Reviewed by Patricia Morley

Patricia Morley is professor emeritus of English and Canadian studies at
Concordia University and the author of Margaret Laurence: The Long
Journey Home and As Though Life Mattered: Leo Kennedy’s Story.

Review

In the public mind, Emily Carr’s writing has always taken second place
to her magnificent paintings. Her achievements in this other art,
however, are substantial. The Emily Carr Omnibus includes all her major
published works: Klee Wyck, The Book of Small, The House of All Sorts,
Growing Pains: An Autobiography, The Heart of a Peacock, Pause: A Sketch
Book, and Hundreds and Thousands, her journals.

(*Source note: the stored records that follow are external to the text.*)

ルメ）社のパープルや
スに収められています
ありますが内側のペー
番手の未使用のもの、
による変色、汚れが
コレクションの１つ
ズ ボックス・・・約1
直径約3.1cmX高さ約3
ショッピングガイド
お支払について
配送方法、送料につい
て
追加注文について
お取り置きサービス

Curator and writer Doris Shadbolt authored The Art of Emily Carr
(1979). Her 12-page introduction serves as a brief literary
autobiography. This fine essay reveals that Carr’s writing was
important to her throughout her life and not simply in her later years.
Carr had begun much of the work that comprises the Omnibus many years
before it was published in the 1930s and 1940s. In fact, Shadbolt notes,
“the creative flow alternated so readily between the two channels that
in reading her journals, as she discusses her work on any particular
day, one has to stop at times to determine whether she is talking about
her writing or her painting.”

Carr was ahead of her time on many issues. She remains both avant-garde
and a pioneer on environmental, Native, and women’s issues. Her
writing, which reflects the deep humanity as well as the eccentricities
of her vision, will continue to delight readers in this collection.